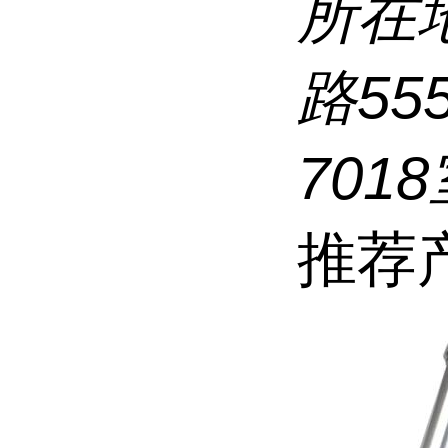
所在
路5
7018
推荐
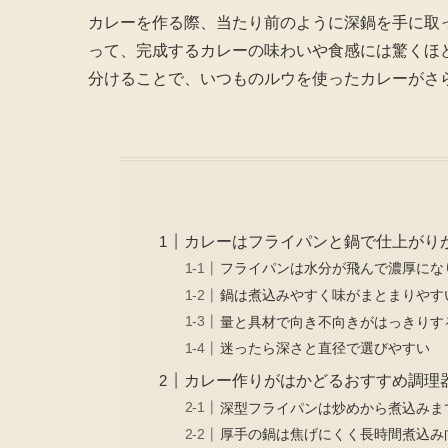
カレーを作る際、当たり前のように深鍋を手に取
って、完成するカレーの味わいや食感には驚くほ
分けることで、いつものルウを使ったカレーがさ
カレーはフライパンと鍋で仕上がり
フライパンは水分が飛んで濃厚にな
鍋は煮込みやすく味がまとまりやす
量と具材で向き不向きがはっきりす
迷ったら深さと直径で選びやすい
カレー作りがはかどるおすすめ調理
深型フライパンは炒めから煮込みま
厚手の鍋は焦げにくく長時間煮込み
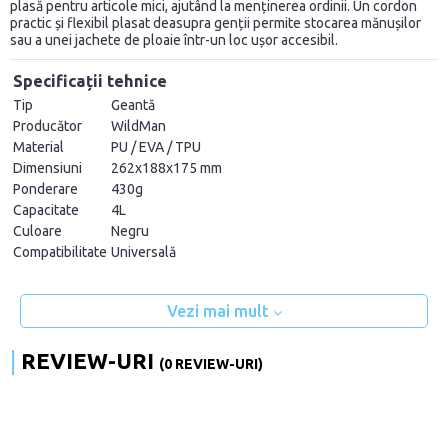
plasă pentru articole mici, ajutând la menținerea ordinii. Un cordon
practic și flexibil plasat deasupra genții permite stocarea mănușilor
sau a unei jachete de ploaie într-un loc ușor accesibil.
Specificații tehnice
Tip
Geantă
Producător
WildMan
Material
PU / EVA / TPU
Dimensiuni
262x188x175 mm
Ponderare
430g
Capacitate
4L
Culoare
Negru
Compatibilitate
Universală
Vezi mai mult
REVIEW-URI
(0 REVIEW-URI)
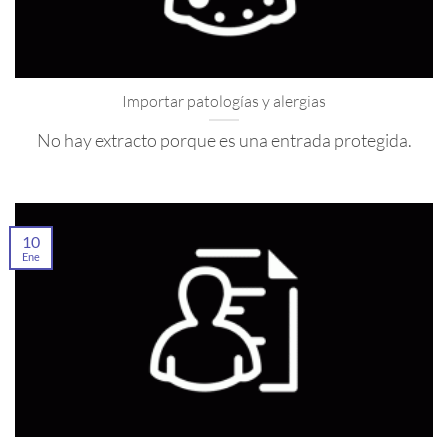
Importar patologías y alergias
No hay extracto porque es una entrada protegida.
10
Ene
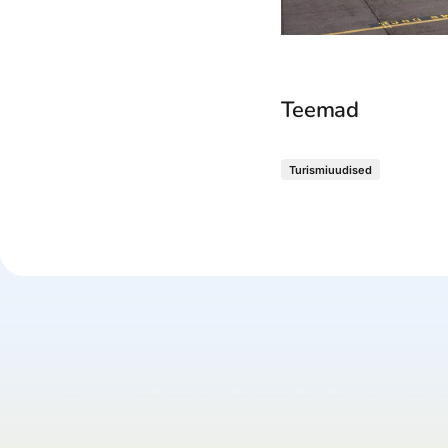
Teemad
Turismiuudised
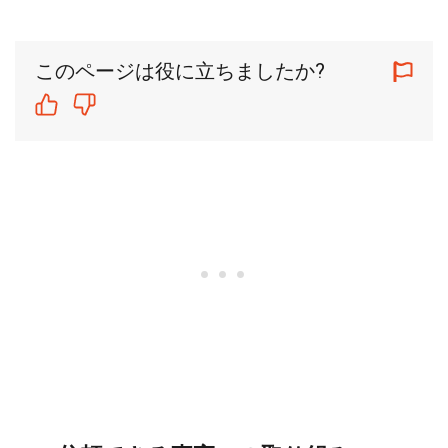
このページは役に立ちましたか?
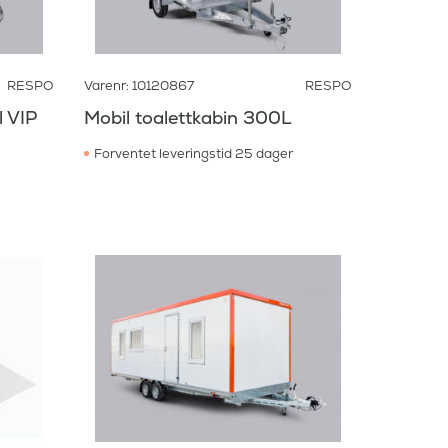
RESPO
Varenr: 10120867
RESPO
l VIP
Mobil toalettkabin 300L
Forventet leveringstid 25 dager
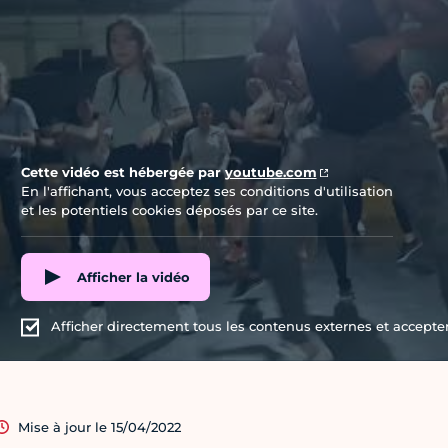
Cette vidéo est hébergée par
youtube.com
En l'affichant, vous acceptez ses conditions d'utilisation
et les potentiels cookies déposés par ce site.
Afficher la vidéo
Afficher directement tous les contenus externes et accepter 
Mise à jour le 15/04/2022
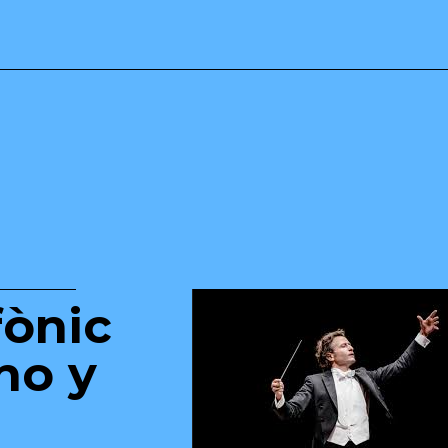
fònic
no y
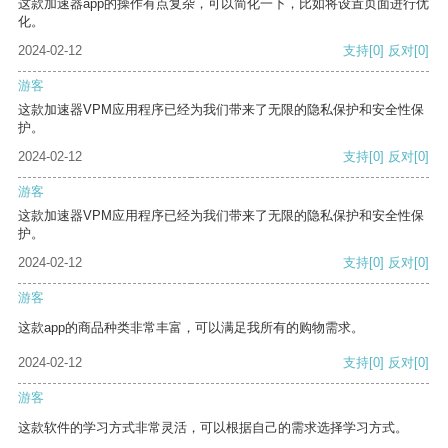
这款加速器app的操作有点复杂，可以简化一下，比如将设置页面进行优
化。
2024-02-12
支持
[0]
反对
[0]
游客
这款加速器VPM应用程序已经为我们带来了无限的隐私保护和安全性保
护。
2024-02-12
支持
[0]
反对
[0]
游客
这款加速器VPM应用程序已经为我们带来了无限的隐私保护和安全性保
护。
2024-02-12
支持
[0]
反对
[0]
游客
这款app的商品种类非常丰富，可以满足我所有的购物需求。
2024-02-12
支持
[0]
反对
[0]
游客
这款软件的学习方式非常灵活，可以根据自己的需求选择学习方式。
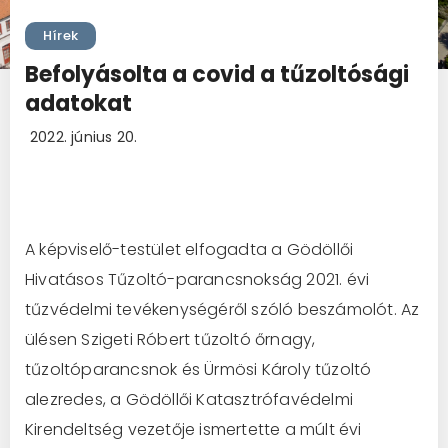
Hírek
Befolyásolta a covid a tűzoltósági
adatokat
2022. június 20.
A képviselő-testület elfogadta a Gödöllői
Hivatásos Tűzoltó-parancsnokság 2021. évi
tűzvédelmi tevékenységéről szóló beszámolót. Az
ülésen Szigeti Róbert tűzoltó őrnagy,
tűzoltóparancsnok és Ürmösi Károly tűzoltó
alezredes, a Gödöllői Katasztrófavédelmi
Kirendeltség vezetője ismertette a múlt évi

* * *

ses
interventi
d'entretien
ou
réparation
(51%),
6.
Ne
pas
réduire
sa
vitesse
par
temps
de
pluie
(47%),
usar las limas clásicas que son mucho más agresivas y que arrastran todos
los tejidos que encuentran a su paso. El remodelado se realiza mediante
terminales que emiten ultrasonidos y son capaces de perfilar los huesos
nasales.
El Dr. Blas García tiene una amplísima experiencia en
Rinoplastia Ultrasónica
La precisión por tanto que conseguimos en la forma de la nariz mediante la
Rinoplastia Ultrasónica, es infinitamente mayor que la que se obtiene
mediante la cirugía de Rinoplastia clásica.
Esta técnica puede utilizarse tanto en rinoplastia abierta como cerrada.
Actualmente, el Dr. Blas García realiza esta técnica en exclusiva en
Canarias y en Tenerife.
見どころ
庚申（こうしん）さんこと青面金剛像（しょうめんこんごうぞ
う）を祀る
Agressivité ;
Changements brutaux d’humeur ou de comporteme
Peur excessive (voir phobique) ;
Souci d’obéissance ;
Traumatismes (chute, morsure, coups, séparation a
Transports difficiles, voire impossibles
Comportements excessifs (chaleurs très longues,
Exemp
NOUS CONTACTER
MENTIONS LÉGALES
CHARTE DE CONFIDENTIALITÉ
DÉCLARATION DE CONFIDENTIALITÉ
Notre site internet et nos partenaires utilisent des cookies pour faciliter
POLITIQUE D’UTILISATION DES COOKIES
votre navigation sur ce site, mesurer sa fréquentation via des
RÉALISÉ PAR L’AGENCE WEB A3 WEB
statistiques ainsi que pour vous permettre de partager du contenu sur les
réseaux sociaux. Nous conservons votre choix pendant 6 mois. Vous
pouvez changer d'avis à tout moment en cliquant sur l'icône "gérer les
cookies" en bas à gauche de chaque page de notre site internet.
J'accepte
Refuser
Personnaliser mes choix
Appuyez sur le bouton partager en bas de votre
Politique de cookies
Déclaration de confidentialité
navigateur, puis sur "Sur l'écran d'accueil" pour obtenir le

---

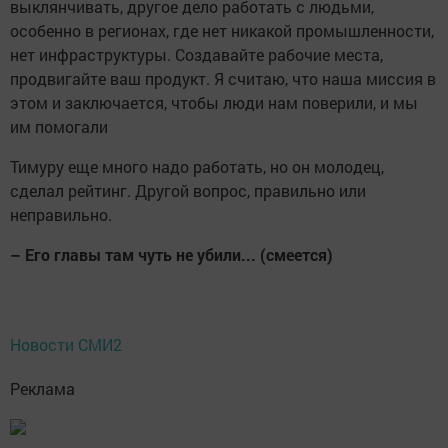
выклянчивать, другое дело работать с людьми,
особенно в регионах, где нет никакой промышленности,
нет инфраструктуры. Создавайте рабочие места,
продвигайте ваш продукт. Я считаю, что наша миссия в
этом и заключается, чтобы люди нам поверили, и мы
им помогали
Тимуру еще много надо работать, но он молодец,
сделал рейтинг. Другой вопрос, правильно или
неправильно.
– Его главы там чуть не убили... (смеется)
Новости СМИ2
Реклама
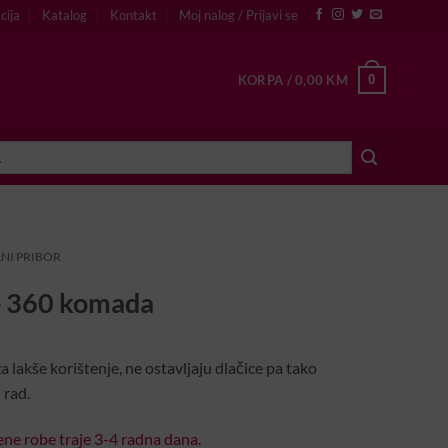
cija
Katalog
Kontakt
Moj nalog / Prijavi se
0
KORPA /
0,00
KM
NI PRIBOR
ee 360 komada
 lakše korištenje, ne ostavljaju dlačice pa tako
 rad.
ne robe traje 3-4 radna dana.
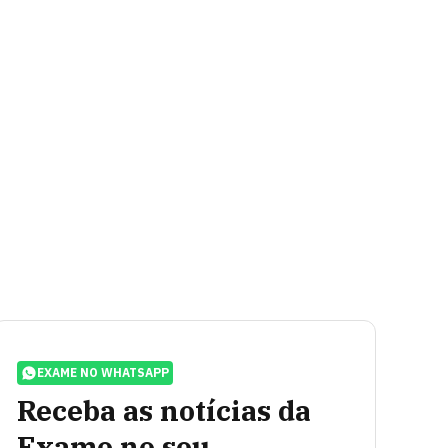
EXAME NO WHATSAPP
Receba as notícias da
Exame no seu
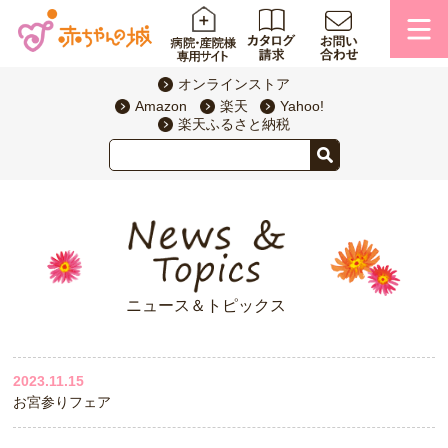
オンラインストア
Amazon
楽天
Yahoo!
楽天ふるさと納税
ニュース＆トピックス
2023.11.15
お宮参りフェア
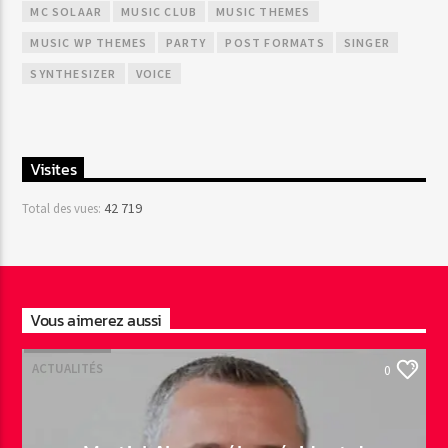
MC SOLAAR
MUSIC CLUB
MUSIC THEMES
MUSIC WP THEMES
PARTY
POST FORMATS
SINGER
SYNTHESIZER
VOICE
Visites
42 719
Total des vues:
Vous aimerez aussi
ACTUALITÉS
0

_What to do:_ Keep to the stretch from the line containing "这款加速器app的操作有点复杂，可以简化一下，比如将设置页面进行优" through the line containing "Kirendeltség vezetője ismertette a múlt évi", both ends included, and copy it exactly from the listing above, minus the pictures.

_Response area:_
这款加速器app的操作有点复杂，可以简化一下，比如将设置页面进行优
化。
2024-02-12
支持
[0]
反对
[0]
游客
这款加速器VPM应用程序已经为我们带来了无限的隐私保护和安全性保
护。
2024-02-12
支持
[0]
反对
[0]
游客
这款加速器VPM应用程序已经为我们带来了无限的隐私保护和安全性保
护。
2024-02-12
支持
[0]
反对
[0]
游客
这款app的商品种类非常丰富，可以满足我所有的购物需求。
2024-02-12
支持
[0]
反对
[0]
游客
这款软件的学习方式非常灵活，可以根据自己的需求选择学习方式。
Hírek
Befolyásolta a covid a tűzoltósági
adatokat
2022. június 20.
A képviselő-testület elfogadta a Gödöllői
Hivatásos Tűzoltó-parancsnokság 2021. évi
tűzvédelmi tevékenységéről szóló beszámolót. Az
ülésen Szigeti Róbert tűzoltó őrnagy,
tűzoltóparancsnok és Ürmösi Károly tűzoltó
alezredes, a Gödöllői Katasztrófavédelmi
Kirendeltség vezetője ismertette a múlt évi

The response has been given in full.